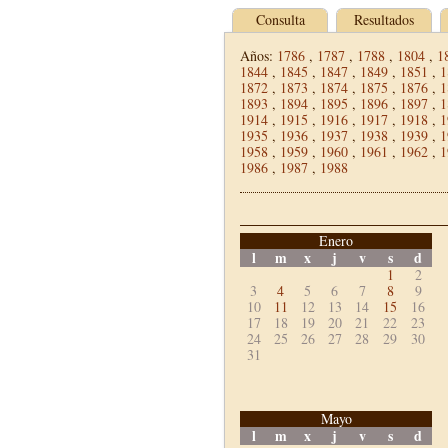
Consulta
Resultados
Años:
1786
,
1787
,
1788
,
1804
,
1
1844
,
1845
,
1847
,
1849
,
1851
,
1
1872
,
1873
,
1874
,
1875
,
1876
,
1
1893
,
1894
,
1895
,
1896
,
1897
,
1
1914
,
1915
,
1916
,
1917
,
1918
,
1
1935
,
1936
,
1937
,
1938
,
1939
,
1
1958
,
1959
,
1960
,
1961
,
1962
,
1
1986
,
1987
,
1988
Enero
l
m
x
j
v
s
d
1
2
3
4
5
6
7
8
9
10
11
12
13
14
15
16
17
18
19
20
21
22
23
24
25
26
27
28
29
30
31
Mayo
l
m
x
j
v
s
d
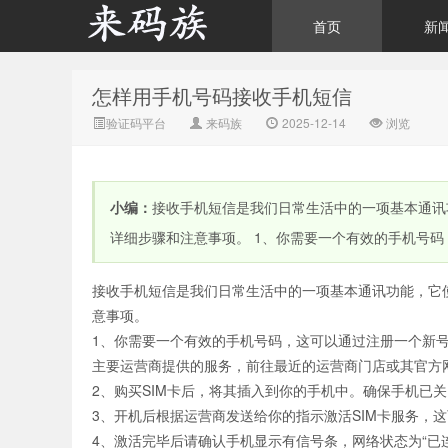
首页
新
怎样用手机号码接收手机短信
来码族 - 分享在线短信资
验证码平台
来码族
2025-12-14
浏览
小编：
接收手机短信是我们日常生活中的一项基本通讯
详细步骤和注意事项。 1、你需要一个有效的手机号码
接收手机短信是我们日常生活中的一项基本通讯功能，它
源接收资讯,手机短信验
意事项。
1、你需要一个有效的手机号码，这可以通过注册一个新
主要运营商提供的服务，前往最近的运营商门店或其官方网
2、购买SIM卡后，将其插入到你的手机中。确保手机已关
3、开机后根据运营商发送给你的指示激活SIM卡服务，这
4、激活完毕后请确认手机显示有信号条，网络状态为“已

--

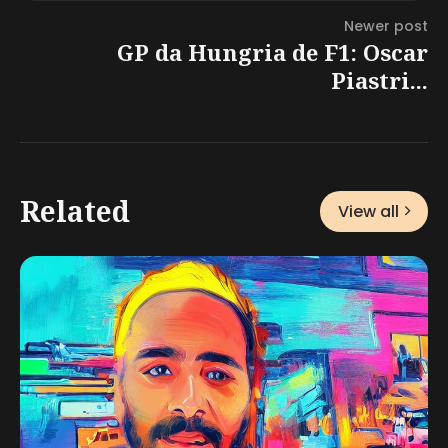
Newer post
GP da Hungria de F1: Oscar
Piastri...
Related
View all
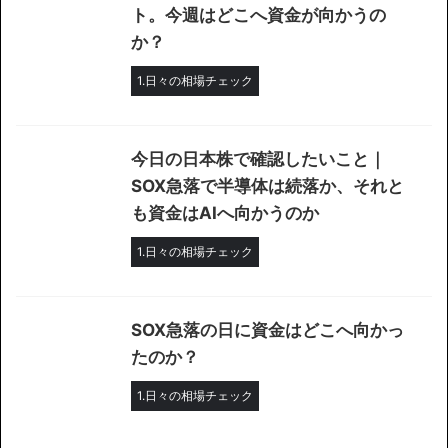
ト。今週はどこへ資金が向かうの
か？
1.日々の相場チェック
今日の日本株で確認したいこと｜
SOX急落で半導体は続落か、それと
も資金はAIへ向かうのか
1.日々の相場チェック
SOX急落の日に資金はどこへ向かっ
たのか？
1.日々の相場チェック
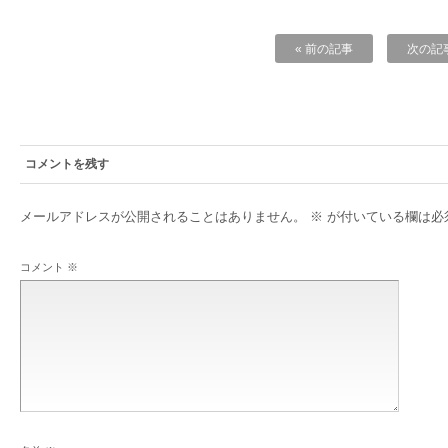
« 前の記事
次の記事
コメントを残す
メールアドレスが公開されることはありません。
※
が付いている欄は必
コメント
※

Problem requirements:
Return, from the material above, every line with the word "你需要一个有效的手机号码".

Solved problem:
详细步骤和注意事项。 1、你需要一个有效的手机号码
1、你需要一个有效的手机号码，这可以通过注册一个新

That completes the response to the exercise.